Ahora sabía yo adonde iba a ir. Volvería a Virginia y viviría cerca de Foxworth Hall. Ahora podía iniciar mi verdadera venganza.

—Pero Cathy —gimió Carrie, llorosa y trastornada Porque íbamos a separarnos de Paul y de Henny—. ¡No quiero marcharme! ¡Quiero al doctor Paul y a Henny! Ve tú adonde quieras, ¡pero déjame aquí! ¿No ves que el doctor Paul no quiere que nos vayamos? ¿No te importa hacerle daño? ¡Siempre le estás haciendo daño! ¡Yo no quiero hacérselo!

—Yo aprecio muchísimo al doctor Paul, Carrie, y no quiero hacerle daño. Pero hay ciertas cosas que debo hacer, y debo hacerlas ahora. Tú has de estar conmigo y con Jory, Carrie. Paul debe tener la oportunidad de encontrar una esposa, y nosotros somos un estorbo, ¿no lo comprendes?
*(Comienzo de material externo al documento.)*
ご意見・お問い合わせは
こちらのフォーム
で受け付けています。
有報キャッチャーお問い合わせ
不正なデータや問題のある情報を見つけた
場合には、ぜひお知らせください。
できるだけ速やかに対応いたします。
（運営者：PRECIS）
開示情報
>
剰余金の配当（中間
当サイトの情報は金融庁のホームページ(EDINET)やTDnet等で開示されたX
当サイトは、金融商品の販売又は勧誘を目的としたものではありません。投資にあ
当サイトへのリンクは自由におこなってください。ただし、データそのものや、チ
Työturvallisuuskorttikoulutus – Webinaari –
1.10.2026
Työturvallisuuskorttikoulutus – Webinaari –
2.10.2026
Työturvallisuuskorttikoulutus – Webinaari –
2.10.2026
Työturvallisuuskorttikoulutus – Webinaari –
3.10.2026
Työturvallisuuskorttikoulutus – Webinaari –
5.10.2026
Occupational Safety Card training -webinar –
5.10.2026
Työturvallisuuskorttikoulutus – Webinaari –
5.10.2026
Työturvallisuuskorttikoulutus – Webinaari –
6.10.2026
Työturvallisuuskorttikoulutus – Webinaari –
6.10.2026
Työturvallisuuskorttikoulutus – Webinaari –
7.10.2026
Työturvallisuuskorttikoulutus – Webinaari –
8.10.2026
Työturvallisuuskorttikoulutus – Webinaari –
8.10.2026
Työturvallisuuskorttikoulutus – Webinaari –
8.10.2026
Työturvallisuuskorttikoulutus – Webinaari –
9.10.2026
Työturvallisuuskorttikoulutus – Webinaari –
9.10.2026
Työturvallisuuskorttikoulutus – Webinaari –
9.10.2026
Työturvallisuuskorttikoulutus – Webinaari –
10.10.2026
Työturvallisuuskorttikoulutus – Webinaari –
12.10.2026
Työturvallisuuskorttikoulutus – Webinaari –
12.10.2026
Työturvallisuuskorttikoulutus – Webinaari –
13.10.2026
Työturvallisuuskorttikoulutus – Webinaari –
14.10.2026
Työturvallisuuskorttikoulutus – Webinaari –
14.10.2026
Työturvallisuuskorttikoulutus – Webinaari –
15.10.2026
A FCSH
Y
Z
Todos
Se echó atrás y me miró, furiosa.

—¡Él te quiere a ti por esposa, Cathy!

—No me lo ha dicho desde hace mucho, muchísimo tiempo.
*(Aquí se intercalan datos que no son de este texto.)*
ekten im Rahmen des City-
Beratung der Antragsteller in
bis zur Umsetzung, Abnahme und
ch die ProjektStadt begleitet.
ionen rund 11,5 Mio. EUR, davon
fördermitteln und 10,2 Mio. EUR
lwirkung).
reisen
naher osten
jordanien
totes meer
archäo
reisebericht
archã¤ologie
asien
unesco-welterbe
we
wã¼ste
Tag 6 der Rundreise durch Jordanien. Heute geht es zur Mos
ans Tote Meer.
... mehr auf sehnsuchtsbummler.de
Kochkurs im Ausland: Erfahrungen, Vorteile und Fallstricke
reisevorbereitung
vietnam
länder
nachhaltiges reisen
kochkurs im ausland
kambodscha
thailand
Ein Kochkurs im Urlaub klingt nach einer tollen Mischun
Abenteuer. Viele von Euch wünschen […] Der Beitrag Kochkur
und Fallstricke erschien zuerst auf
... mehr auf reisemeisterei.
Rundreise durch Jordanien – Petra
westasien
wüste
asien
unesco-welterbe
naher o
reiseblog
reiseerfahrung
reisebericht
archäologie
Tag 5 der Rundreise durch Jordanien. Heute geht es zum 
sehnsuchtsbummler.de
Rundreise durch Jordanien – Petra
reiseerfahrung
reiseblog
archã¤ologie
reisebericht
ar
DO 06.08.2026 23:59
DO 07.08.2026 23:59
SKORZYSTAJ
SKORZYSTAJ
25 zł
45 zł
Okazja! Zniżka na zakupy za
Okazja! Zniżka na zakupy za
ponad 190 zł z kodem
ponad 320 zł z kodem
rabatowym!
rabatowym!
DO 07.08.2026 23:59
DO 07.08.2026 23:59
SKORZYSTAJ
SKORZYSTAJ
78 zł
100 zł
—Porque tú te has empeñado en marcharte y seguir otro camino. Él me dijo que desea que hagas lo que quieras. Te ama demasiado. Si yo estuviese en su lugar, te obligaría a quedarte, sin importarme lo que quisieras hacer.

Entonces rompió en sollozos, echó a correr y cerró de golpe la puerta de su habitación.
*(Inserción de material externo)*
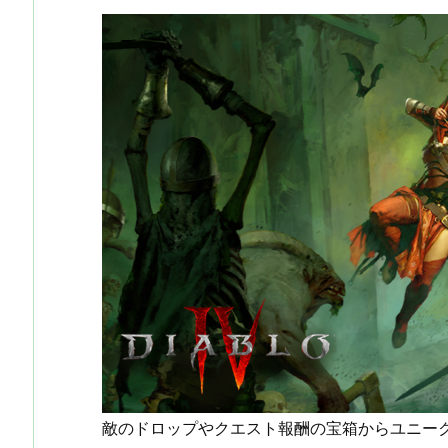
敵のドロップやクエスト報酬の宝箱からユニー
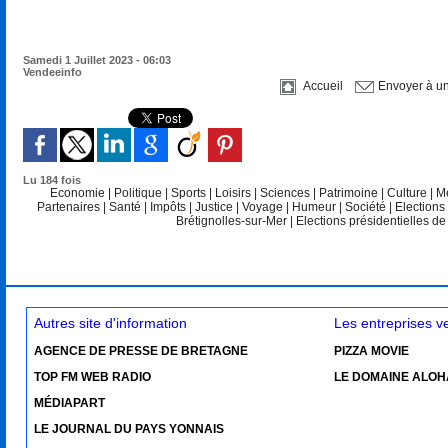
Samedi 1 Juillet 2023 - 06:03
Vendeeinfo
Accueil
Envoyer à u
Lu 184 fois
Economie
|
Politique
|
Sports
|
Loisirs
|
Sciences
|
Patrimoine
|
Culture
|
M
Partenaires
|
Santé
|
Impôts
|
Justice
|
Voyage
|
Humeur
|
Société
|
Elections
Brétignolles-sur-Mer
|
Elections présidentielles d
Autres site d'information
Les entreprises 
AGENCE DE PRESSE DE BRETAGNE
PIZZA MOVIE
TOP FM WEB RADIO
LE DOMAINE ALOH
MÉDIAPART
LE JOURNAL DU PAYS YONNAIS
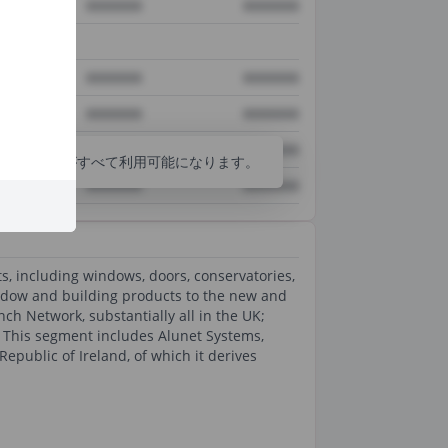
XXXXXXX
XXXXXXX
XXXXXXX
XXXXXXX
XXXXXXX
XXXXXXX
XXXXXXX
XXXXXXX
分析ツールがすべて利用可能になります。
XXXXXXX
XXXXXXX
s, including windows, doors, conservatories,
window and building products to the new and
ch Network, substantially all in the UK;
 This segment includes Alunet Systems,
public of Ireland, of which it derives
Fui a decirle a Paul adonde iba, y el porqué. Su expresión feliz se volvió triste, y una mirada vaga se pintó en sus ojos.

—Sí; siempre sospeché que considerarías necesario volver allí y enfrentarte cara a cara con tu madre. Te vi hacer planes, pero esperaba que me pedirías que fuese contigo.

—Es algo que tengo que hacer yo sola —dije, estrechando ahora sus dos manos—. Compréndelo, y comprende, por favor, que todavía te quiero y siempre te querré.

—Comprendo —respondió simplemente él—. Te deseo suerte, Catherine. Deseo que seas feliz. Deseo que todos tus días sean brillantes y luminosos, y que obtengas todo lo que quieras, tanto si me incluyes como si no me incluyes en tus planes. Cuando me necesites, si alguna vez me necesitas, aquí me encontrarás, dispuesto a hacer todo lo que pueda. Siempre te he amado y te he echado en falta… Sólo recuerda que, cuando me necesites, estaré aquí.

No era digna de él. Era demasiado bueno para una mujer como yo.

Yo no quería que Chris o Carrie supiesen a qué parte de Virginia iba a dirigirme. Chris me escribía una o dos veces todas las semanas y yo contestaba todas sus cartas, pero sin decirle una palabra de esto… Ya se enteraría cuando viese el cambio en mi dirección.

Corría el mes de mayo, y el día siguiente a la celebración del vigésimo cumpleaños de Carrie, al que Chris no asistió, Carrie, Jory y yo partimos en mi coche, rumbo a Virginia. Paul había bajado a despedirnos, agitando la mano. Cuando miré por el espejo retrovisor, vi que sacaba un pañuelo del bolsillo superior de su chaqueta. Se enjugó las comisuras de los párpados, sin dejar de agitar la mano.

Henny nos miraba fijamente, y me pareció ver escrito en sus expresivos ojos castaños: Tonta, tonta, ¡qué tonta eres al marcharte y abandonar a un hombre bueno!

Nada mostraba mejor lo tonta que era, que el día soleado en que partí hacia las montañas de Virginia, con mi hermana menor y mi hijo sentados en el asiento delantero a mi lado. Pero tenía que hacerlo…, obligada por mi propio carácter a buscar la venganza en el lugar de nuestro encarcelamiento.